My host family was wonderful. It included a mom, who would rattle on in Darija (I was actually able to communicate way better than I anticipated), a man who might have been a father and might have been an uncle (mom said he was her brother, but one of the neighbors said he was her husband, so I was confused), a 14 year old sister, a 10 year old brother, and a four year old walking hurricane. He became my best friend. We would have conversations as cats and play shop by taking cans from the trash (ie the yard) and filling them with dirt. The family also included two cows, two dogs, a cat, and a slew of chickens, turkeys, pheasants, goats and sheep. I learned lots of animals in darija.

My family fed me lots of delicious food. Sure, I had bread 4-6 times a day, but it was delicious and fresh. They usually made tajine (stewed veggitables (minimal, in this case), potatoes, onions and chicken) for lunch—with bread, of course. My favorite part was the coffee—it didn’t actually contain much coffee, more like a delicious explosion of cinnamon, cardamom and ginger with a little coffee in fresh goat’s milk.

45 SIT students trecking across the countryside (in a giant mob--how else would we do things?)

We also painted the wall at the school. My tree is the one on the right.

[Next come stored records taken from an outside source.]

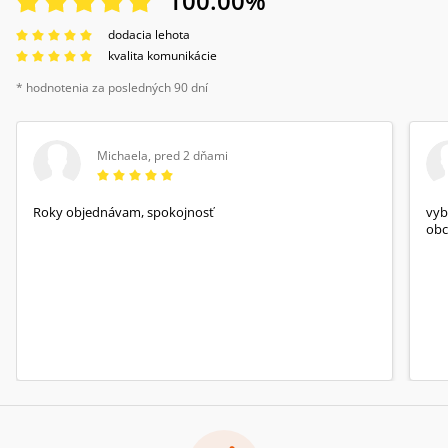
100.00
%
dodacia lehota
kvalita komunikácie
* hodnotenia za posledných 90 dní
Michaela
,
pred 2 dňami
Roky objednávam, spokojnosť
vyb
obc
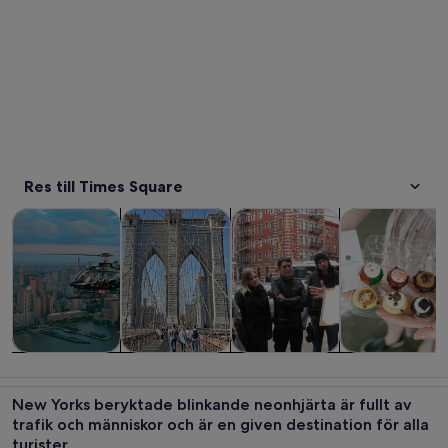
Res till Times Square
Öppnas i ny flik
Öppnas i ny flik
Turer och dagsutflykter
Historia och kultur
Privata och skräddarsydda tur
Mat, dryck och 
Turer och
Historia och
Privata och
Mat, dryck oc
dagsutflykter
kultur
skräddarsydda
nattliv
New Yorks beryktade blinkande neonhjärta är fullt av
turer
trafik och människor och är en given destination för alla
turister.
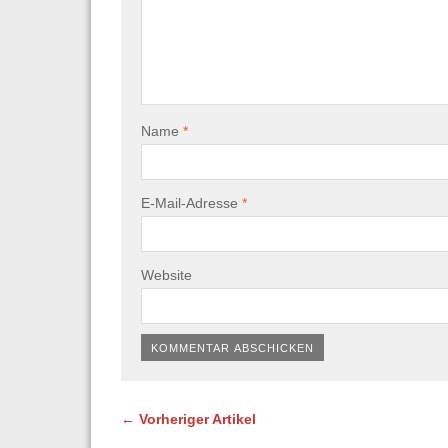
Name
*
E-Mail-Adresse
*
Website
← Vorheriger Artikel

I decided to make a debut at the hammam (the bathhouse) to celebrate. My host fam has a shower, so I hadn’t been yet, but lots of Moroccans go to the hammam about once a week. In the hammam there are various rooms ranging from hot and steamy to room temp. there is a basin full of scalding hot water and a cold faucet, from which you fill buckets to create the desired temperature. Then, you sit on a stool and pour water over yourself and scrub—and I mean scrub. Moroccan style means you’re not doing it right unless your skin is turning red. Oh, and I forgot to mention that everyone is topless. (Don’t worry—hammams are NOT co-ed.)